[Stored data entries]
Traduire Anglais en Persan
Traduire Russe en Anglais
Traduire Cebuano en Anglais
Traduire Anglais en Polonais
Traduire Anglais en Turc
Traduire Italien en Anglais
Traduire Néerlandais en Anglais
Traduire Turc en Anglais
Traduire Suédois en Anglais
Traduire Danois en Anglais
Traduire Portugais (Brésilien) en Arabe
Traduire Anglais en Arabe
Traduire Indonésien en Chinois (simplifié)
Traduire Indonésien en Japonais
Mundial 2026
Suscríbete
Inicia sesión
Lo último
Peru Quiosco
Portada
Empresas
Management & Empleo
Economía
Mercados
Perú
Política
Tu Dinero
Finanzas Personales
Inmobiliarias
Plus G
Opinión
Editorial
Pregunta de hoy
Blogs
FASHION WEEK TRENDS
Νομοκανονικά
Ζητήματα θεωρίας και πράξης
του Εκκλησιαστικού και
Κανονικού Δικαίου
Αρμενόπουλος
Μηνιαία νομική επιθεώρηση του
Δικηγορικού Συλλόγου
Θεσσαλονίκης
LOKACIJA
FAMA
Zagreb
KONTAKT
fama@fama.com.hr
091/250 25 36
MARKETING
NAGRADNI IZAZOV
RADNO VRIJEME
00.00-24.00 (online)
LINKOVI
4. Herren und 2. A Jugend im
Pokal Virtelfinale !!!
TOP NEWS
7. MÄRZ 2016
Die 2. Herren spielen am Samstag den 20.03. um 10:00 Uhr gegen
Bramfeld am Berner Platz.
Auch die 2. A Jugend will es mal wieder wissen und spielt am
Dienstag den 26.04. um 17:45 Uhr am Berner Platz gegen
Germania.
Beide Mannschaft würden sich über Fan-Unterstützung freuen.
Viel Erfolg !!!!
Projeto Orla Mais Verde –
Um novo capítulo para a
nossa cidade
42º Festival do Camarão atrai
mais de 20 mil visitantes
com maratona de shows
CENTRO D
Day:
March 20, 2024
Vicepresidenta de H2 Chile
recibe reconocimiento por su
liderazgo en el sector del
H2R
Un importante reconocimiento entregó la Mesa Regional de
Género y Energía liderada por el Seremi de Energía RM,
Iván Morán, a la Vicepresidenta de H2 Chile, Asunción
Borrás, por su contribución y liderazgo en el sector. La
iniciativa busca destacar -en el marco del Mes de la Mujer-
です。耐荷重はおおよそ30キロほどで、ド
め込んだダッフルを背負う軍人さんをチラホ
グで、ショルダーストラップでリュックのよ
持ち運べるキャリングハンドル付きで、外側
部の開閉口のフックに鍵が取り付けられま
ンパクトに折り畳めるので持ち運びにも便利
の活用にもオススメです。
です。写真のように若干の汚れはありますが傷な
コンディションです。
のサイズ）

[PROBLEM TO WORK ON] Every line above should be written out again, unchanged.

[SOLUTION TO THE EXERCISE]
Traduire Anglais en Persan
Traduire Russe en Anglais
Traduire Cebuano en Anglais
Traduire Anglais en Polonais
Traduire Anglais en Turc
Traduire Italien en Anglais
Traduire Néerlandais en Anglais
Traduire Turc en Anglais
Traduire Suédois en Anglais
Traduire Danois en Anglais
Traduire Portugais (Brésilien) en Arabe
Traduire Anglais en Arabe
Traduire Indonésien en Chinois (simplifié)
Traduire Indonésien en Japonais
Mundial 2026
Suscríbete
Inicia sesión
Lo último
Peru Quiosco
Portada
Empresas
Management & Empleo
Economía
Mercados
Perú
Política
Tu Dinero
Finanzas Personales
Inmobiliarias
Plus G
Opinión
Editorial
Pregunta de hoy
Blogs
FASHION WEEK TRENDS
Νομοκανονικά
Ζητήματα θεωρίας και πράξης
του Εκκλησιαστικού και
Κανονικού Δικαίου
Αρμενόπουλος
Μηνιαία νομική επιθεώρηση του
Δικηγορικού Συλλόγου
Θεσσαλονίκης
LOKACIJA
FAMA
Zagreb
KONTAKT
fama@fama.com.hr
091/250 25 36
MARKETING
NAGRADNI IZAZOV
RADNO VRIJEME
00.00-24.00 (online)
LINKOVI
4. Herren und 2. A Jugend im
Pokal Virtelfinale !!!
TOP NEWS
7. MÄRZ 2016
Die 2. Herren spielen am Samstag den 20.03. um 10:00 Uhr gegen
Bramfeld am Berner Platz.
Auch die 2. A Jugend will es mal wieder wissen und spielt am
Dienstag den 26.04. um 17:45 Uhr am Berner Platz gegen
Germania.
Beide Mannschaft würden sich über Fan-Unterstützung freuen.
Viel Erfolg !!!!
Projeto Orla Mais Verde –
Um novo capítulo para a
nossa cidade
42º Festival do Camarão atrai
mais de 20 mil visitantes
com maratona de shows
CENTRO D
Day:
March 20, 2024
Vicepresidenta de H2 Chile
recibe reconocimiento por su
liderazgo en el sector del
H2R
Un importante reconocimiento entregó la Mesa Regional de
Género y Energía liderada por el Seremi de Energía RM,
Iván Morán, a la Vicepresidenta de H2 Chile, Asunción
Borrás, por su contribución y liderazgo en el sector. La
iniciativa busca destacar -en el marco del Mes de la Mujer-
です。耐荷重はおおよそ30キロほどで、ド
め込んだダッフルを背負う軍人さんをチラホ
グで、ショルダーストラップでリュックのよ
持ち運べるキャリングハンドル付きで、外側
部の開閉口のフックに鍵が取り付けられま
ンパクトに折り畳めるので持ち運びにも便利
の活用にもオススメです。
です。写真のように若干の汚れはありますが傷な
コンディションです。
のサイズ）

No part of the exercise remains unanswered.